Depois da apresentação de Orellana ao conselho, mais de 40 países debateram sobre as medidas necessárias para reduzir as violações dos direitos humanos na mineração em pequena escala. A missão suíça não participou.
Após a publicação do relatório, a SWI swissinfo.ch pediu à porta-voz da missão suíça, Paola Ceresetti, que comentasse a situação. Em um e-mail, ela respondeu que: “na Suíça, o comércio do ouro é controlado por uma das legislações mais rigorosas do mundo. A lei sobre a regulamentação de metais preciosos e lavagem de dinheiro, em particular, visa assegurar que o ouro manipulado pelos refinadores não tenha origem em fontes fraudulentas.”
O abismo de ouro da Venezuela
De acordo com outro relatório apresentado ao Conselho de Direitos Humanos, a violência armada entre os grupos criminosos que controlam as minas, a exploração sexual e dos trabalhadores, e punições horríveis perpetuadas por uma justiça arbitrária estão presentes na região de mineração de ouro da Venezuela. À medida que a economia do país declinava, a área conhecida como Arco Minero foi criada especificamente para minerar os recursos e atrair investimentos estrangeiros. Tanto os habitantes quanto os mineiros são frequentemente “pegos no fogo cruzado da luta pelo controle do ouro”, explica Francisco Cox, membro da missão de investigação, aos jornalistas.
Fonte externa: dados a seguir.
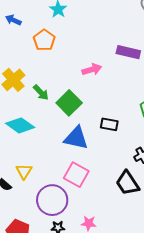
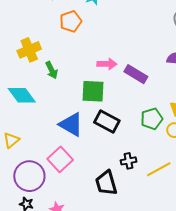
purple rectangle: (128, 52) -> (136, 74), moved
green square: (69, 103) -> (93, 91), moved, turned 30
black rectangle: (109, 124) -> (107, 121), size x1.4

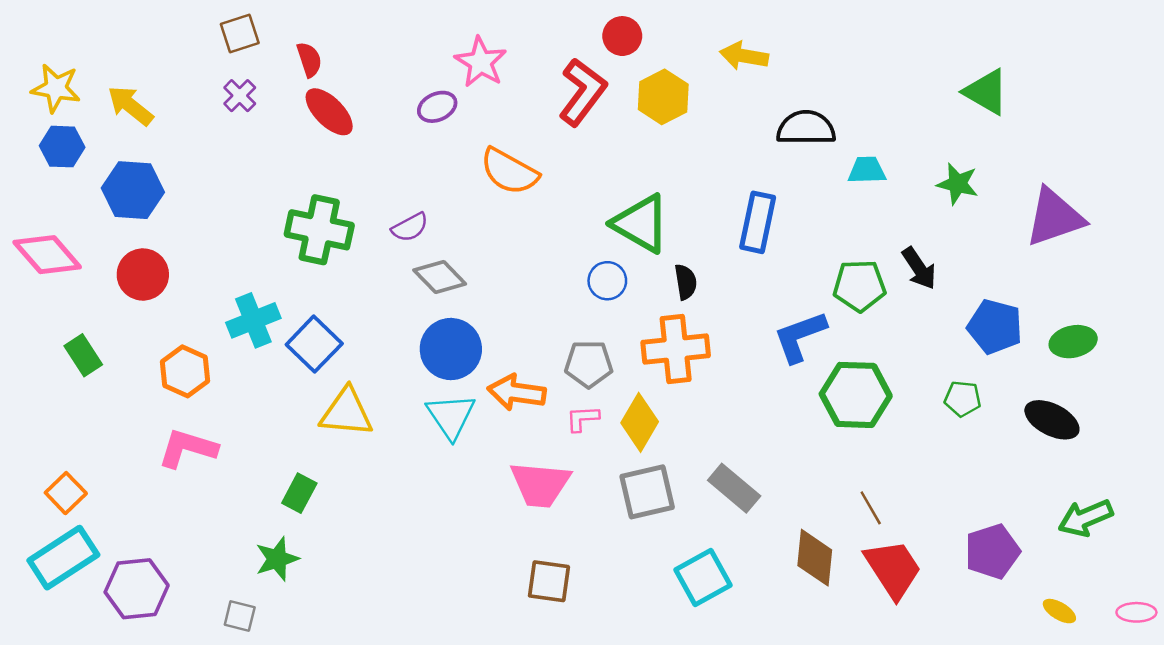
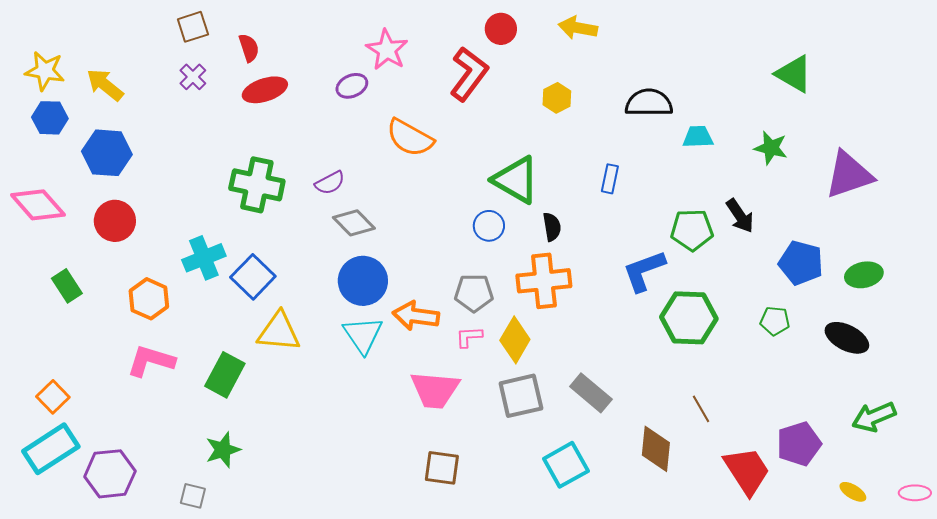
yellow arrow: (744, 56) -> (578, 28), moved
yellow hexagon: (663, 97) -> (557, 98), moved, size x0.7
red ellipse: (329, 112) -> (265, 90), turned -63
blue rectangle: (758, 222) -> (610, 179), size x0.6
green rectangle: (299, 493) -> (225, 375), moved, size x1.4
red trapezoid: (893, 569) -> (747, 471), moved

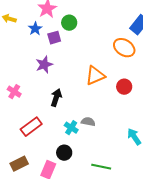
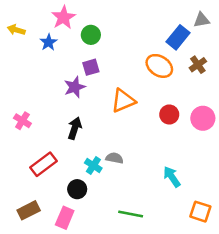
purple square: (54, 38) -> (91, 67), moved
purple star: (44, 65) -> (75, 87), moved
red circle: (124, 87) -> (169, 114), moved
black circle: (64, 153) -> (77, 189), moved

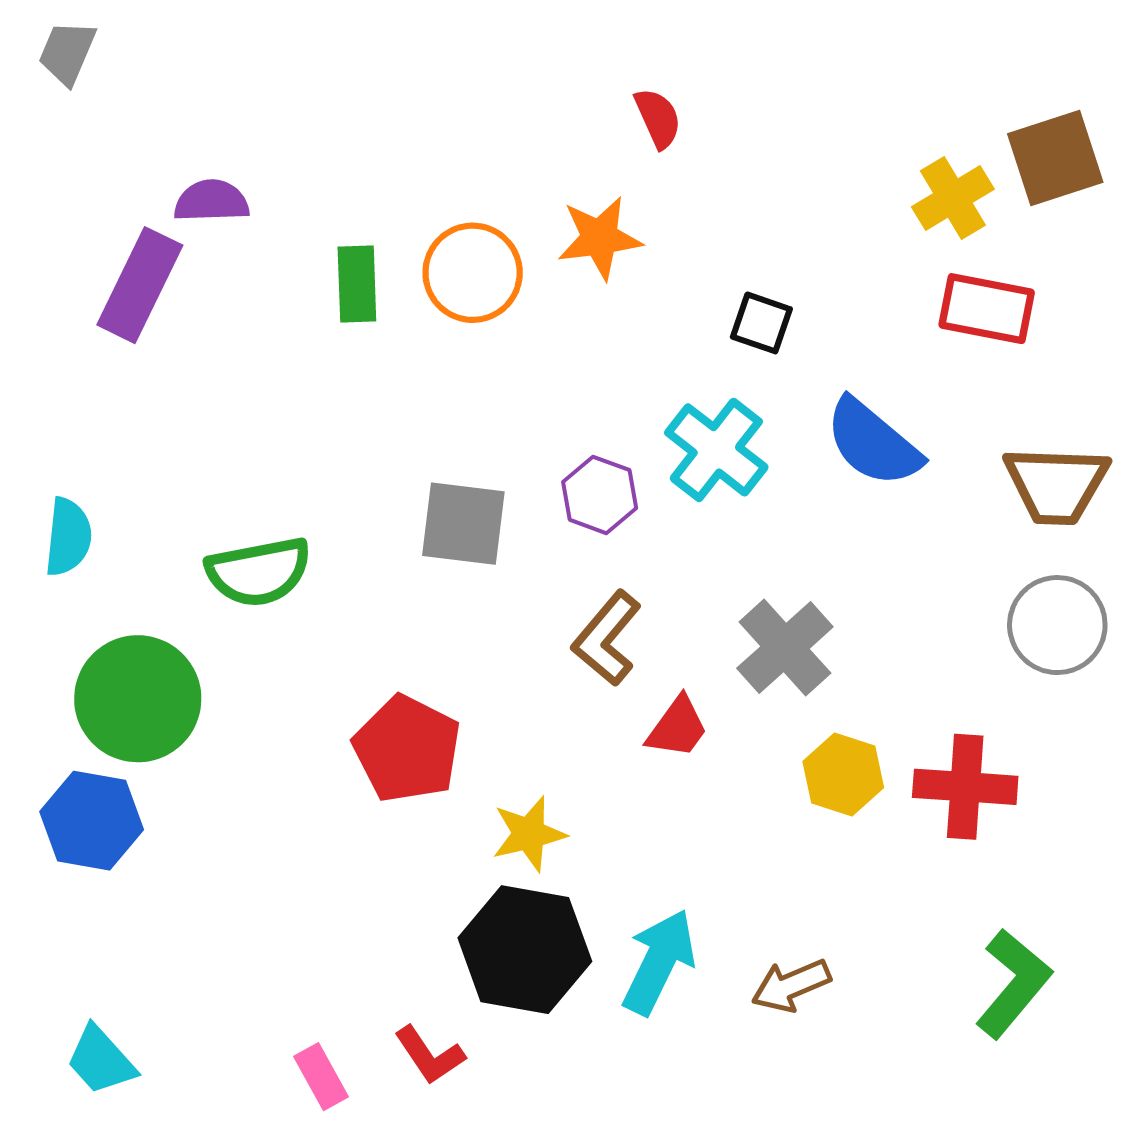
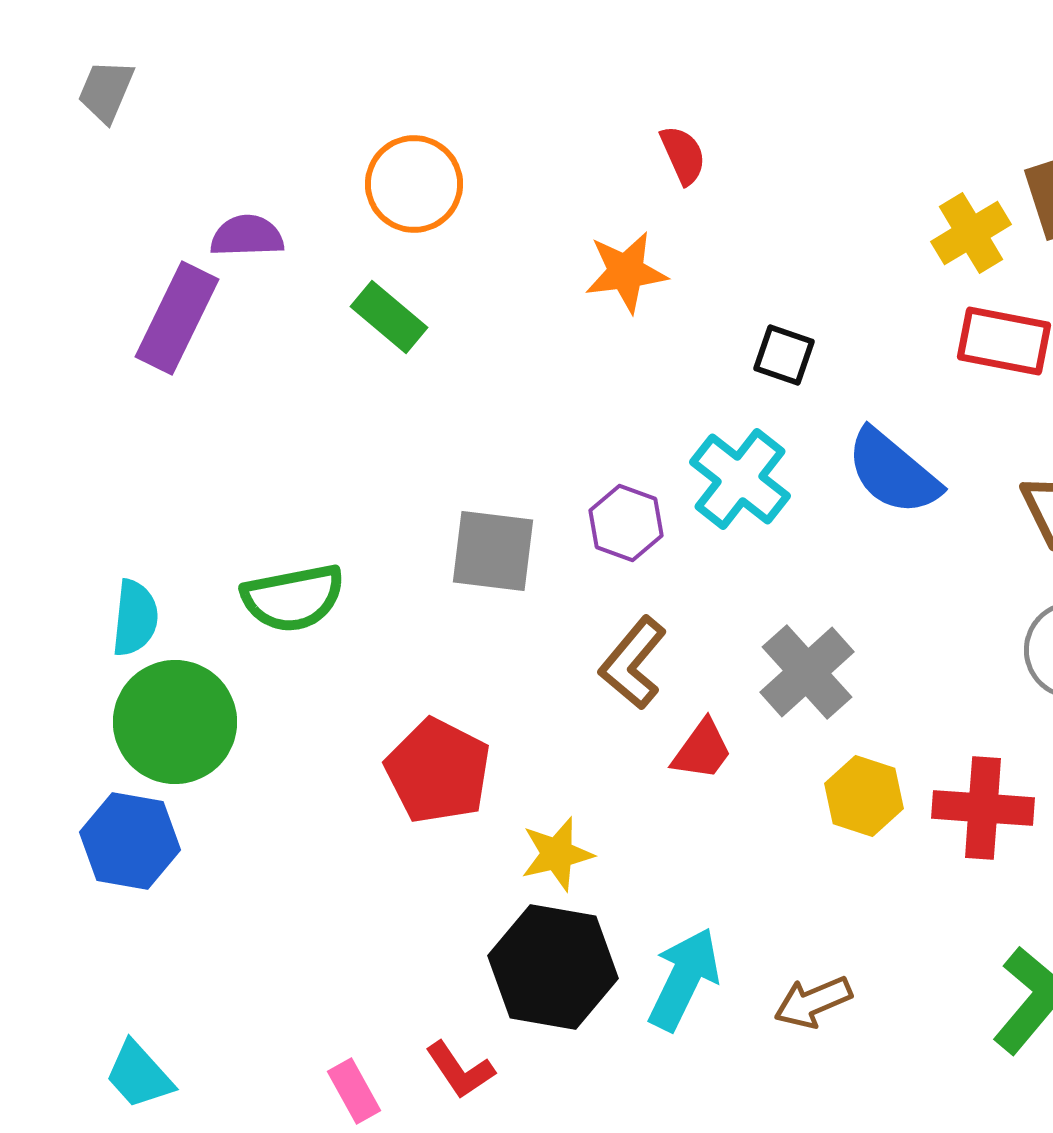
orange circle: (473, 273) -> (414, 184), moved
green rectangle: (357, 284) -> (389, 317), turned -48
cyan semicircle: (68, 537) -> (135, 618), moved

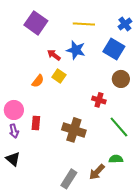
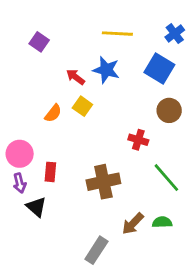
purple square: (36, 23) -> (39, 42), moved, size x0.6
brown cross: (74, 130) -> (103, 182), turned -30
black triangle: (13, 159) -> (36, 207), moved
brown arrow: (97, 172) -> (133, 224), moved

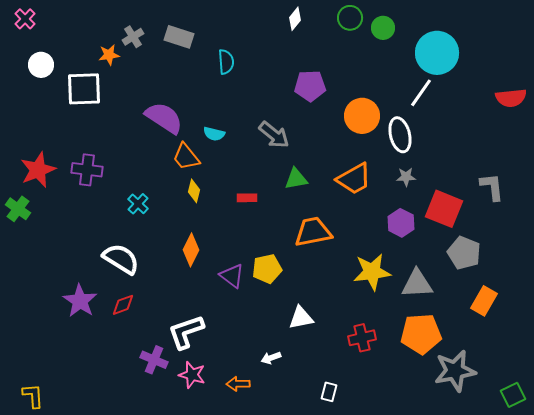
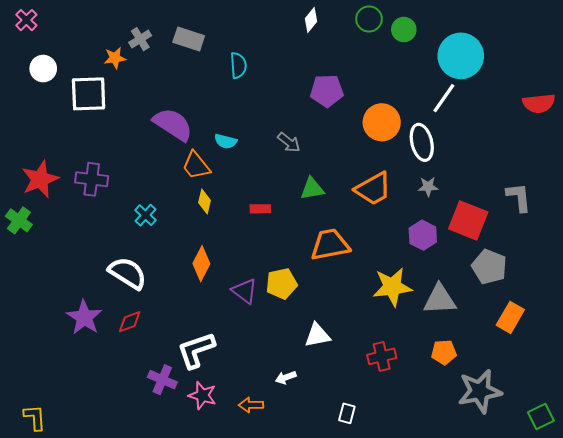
gray arrow: (274, 135) -> (289, 142), size x0.7
orange pentagon: (421, 334) -> (444, 352), size x0.6

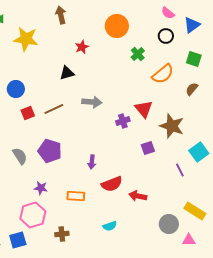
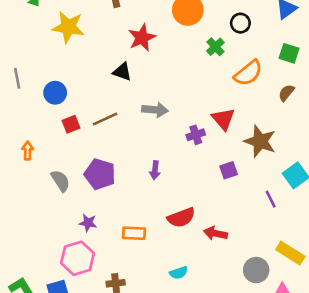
black circle: (166, 36) -> (240, 23), moved
red star: (82, 47) -> (142, 38), size x1.5
black triangle: (67, 73) -> (122, 72), turned 35
purple arrow: (92, 162) -> (155, 170), moved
Cox disse que os atores não estatais que têm interesses financeiros nas operações de mineração, como grupos criminosos e autoridades – líderes militares e civis –, foram responsáveis por assassinatos, extorsões, castigos corporais e violências de gênero.
Embora os dados oficiais sejam escassos e pouco transparentes, vários relatórios estimam que entre 70-90% do ouro proveniente da região de mineração é produzido ilegalmente, disse Cox.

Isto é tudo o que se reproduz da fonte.